→ TO DO
Ignore the pictures in the data below and set down exactly the lines from its first line through the line containing "e los infortunios".

::::::::::

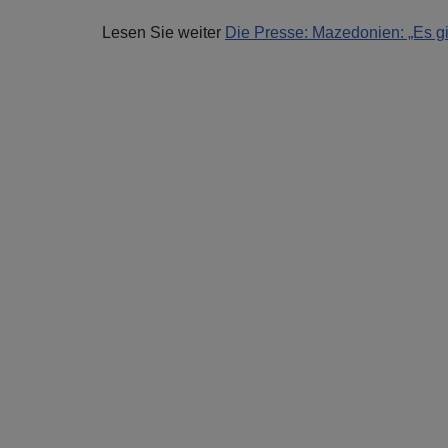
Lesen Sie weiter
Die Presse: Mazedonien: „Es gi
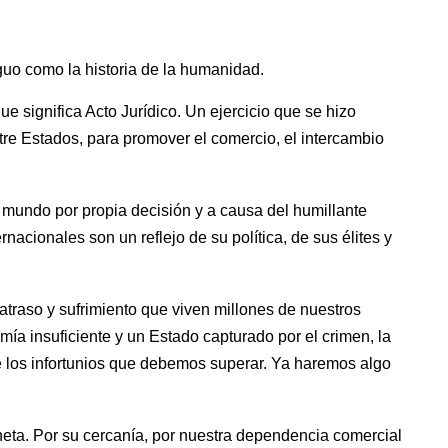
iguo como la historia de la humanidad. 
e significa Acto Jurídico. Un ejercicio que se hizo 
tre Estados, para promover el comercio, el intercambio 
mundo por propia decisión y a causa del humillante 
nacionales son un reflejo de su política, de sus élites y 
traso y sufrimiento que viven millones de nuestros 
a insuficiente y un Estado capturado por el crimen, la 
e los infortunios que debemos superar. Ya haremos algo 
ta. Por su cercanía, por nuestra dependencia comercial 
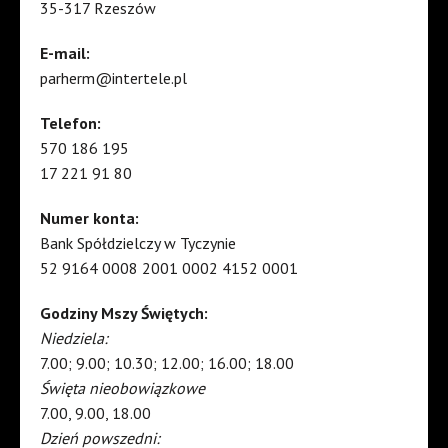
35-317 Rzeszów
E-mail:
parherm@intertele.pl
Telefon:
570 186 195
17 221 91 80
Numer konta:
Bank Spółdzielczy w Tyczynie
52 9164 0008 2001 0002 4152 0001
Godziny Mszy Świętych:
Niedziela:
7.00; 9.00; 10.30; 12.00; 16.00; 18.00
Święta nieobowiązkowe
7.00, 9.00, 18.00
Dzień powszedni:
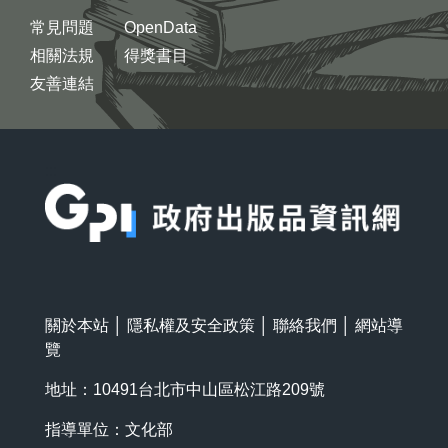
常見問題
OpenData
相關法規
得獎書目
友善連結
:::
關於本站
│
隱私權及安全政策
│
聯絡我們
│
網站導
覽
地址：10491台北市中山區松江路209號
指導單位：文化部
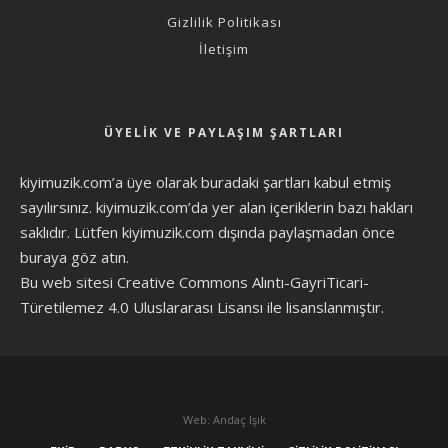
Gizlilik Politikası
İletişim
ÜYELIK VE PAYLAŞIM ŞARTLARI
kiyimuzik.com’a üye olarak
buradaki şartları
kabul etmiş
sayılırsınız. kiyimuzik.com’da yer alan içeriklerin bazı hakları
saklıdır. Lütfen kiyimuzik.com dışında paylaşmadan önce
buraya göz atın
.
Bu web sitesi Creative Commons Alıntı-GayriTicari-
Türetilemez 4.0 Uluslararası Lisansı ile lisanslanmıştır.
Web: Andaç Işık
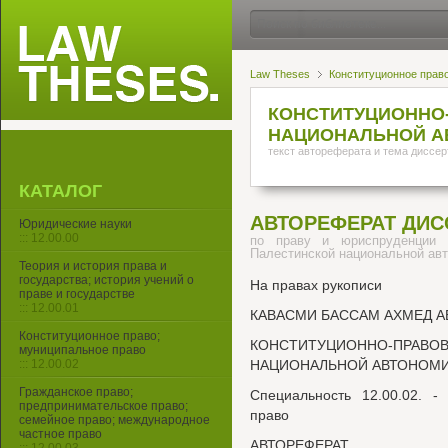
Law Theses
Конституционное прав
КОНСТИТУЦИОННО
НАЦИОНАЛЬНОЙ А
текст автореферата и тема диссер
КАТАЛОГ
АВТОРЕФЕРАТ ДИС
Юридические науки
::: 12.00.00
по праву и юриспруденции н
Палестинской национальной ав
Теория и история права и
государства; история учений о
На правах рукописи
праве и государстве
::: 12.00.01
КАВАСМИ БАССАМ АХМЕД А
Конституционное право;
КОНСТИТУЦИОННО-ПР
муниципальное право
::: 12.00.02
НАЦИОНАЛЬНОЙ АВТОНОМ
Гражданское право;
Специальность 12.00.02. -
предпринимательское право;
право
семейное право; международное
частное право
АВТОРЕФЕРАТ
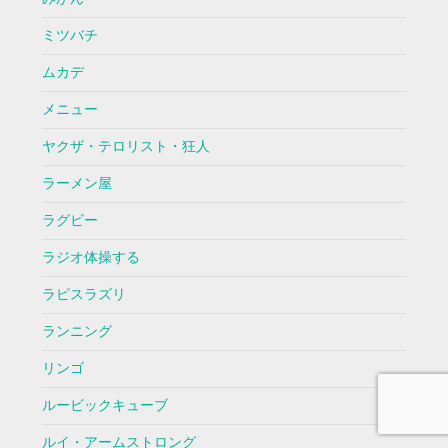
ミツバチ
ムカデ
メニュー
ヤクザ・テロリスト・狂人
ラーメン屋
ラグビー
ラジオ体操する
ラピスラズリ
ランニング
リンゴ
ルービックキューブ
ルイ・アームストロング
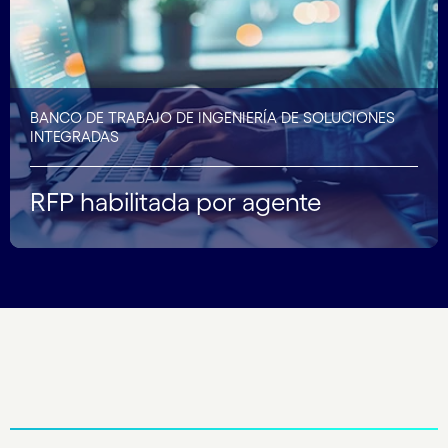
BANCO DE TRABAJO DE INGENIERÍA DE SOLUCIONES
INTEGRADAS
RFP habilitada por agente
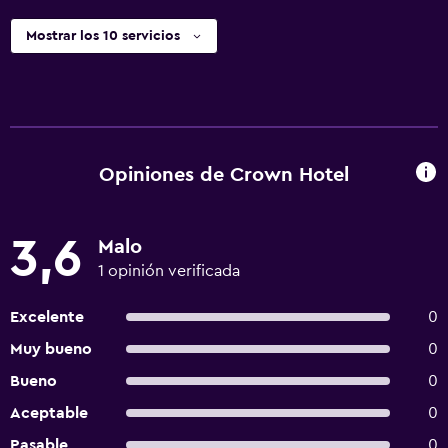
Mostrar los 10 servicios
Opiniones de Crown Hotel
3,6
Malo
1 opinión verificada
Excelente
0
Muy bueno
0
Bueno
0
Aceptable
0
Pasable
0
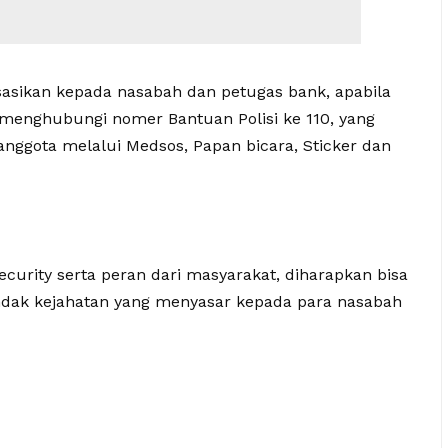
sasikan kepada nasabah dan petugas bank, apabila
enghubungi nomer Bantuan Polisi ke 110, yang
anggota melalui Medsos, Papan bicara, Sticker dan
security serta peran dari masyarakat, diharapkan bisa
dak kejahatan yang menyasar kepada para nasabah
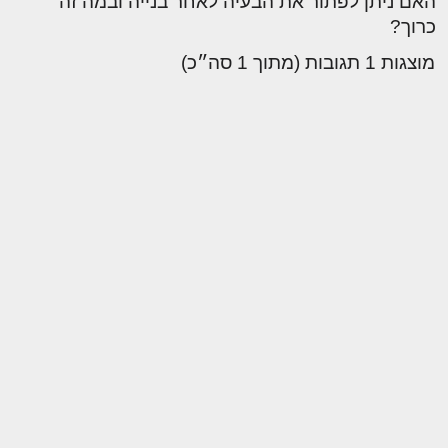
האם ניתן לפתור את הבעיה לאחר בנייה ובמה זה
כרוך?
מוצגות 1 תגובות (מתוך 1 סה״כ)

::::::::::

→ ANSWER
Lesen Sie weiter
Die Presse: Mazedonien: „Es gi
iguo como la historia de la humanidad. 
e significa Acto Jurídico. Un ejercicio que se hizo 
tre Estados, para promover el comercio, el intercambio 
mundo por propia decisión y a causa del humillante 
nacionales son un reflejo de su política, de sus élites y 
traso y sufrimiento que viven millones de nuestros 
a insuficiente y un Estado capturado por el crimen, la 
e los infortunios que debemos superar. Ya haremos algo 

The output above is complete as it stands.